Kendati demikian, JPU juga menyampaikan hal-hal yang meringankan tuntutan terhadap Hendry Lie. Salah satunya adalah fakta bahwa Hendry Lie belum pernah dihukum sebelumnya.
"Hal meringankan, terdakwa belum pernah dihukum," ucap jaksa.
JPU meyakini bahwa Hendry Lie melanggar Pasal 2 ayat 1 juncto Pasal 18 Undang-Undang Pemberantasan Tindak Pidana Korupsi (UU Tipikor) juncto Pasal 55 ayat 1 ke-1 KUHP dakwaan primer.
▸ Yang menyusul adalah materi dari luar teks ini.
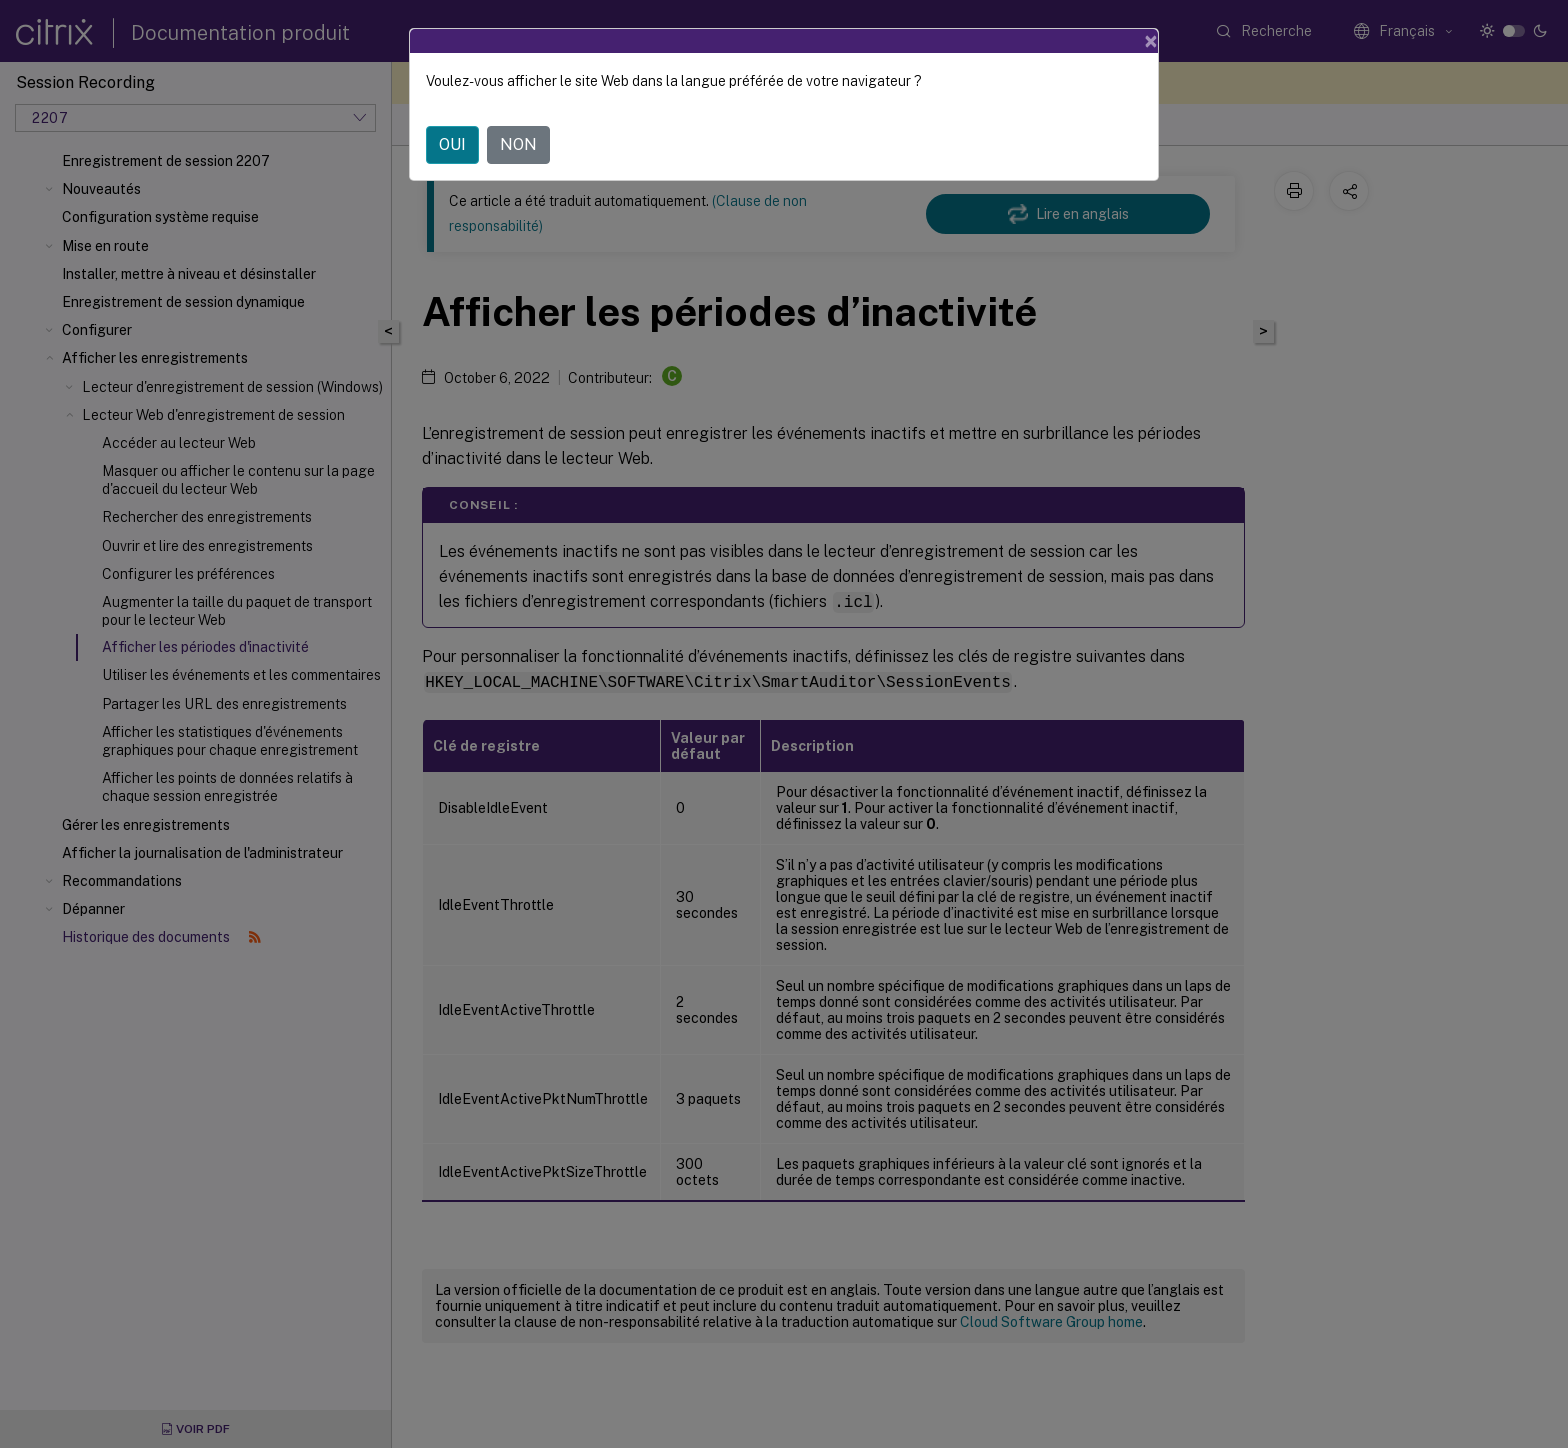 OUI (452, 144)
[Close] (1151, 41)
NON (518, 144)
Sebelumnya, Hendry Lie didakwa terlibat dalam kasus korupsi pengelolaan komoditas timah dan diduga telah memperkaya diri sendiri sebesar Rp 1 triliun.
Sidang dakwaan terhadap Hendry Lie telah digelar sebelumnya di Pengadilan Tipikor Jakarta, Kamis (30/1). Dalam dakwaan tersebut, JPU menyebutkan bahwa Hendry Lie merupakan pemilik saham mayoritas PT Tinindo Internusa, sebuah smelter swasta yang menjalin kerjasama dengan PT Timah.
"Memperkaya Terdakwa Hendry Lie melalui PT Tinindo Internusa setidak-tidaknya Rp 1.059.577.589.599,19 (Rp 1 triliun)," kata jaksa saat membacakan surat dakwaan.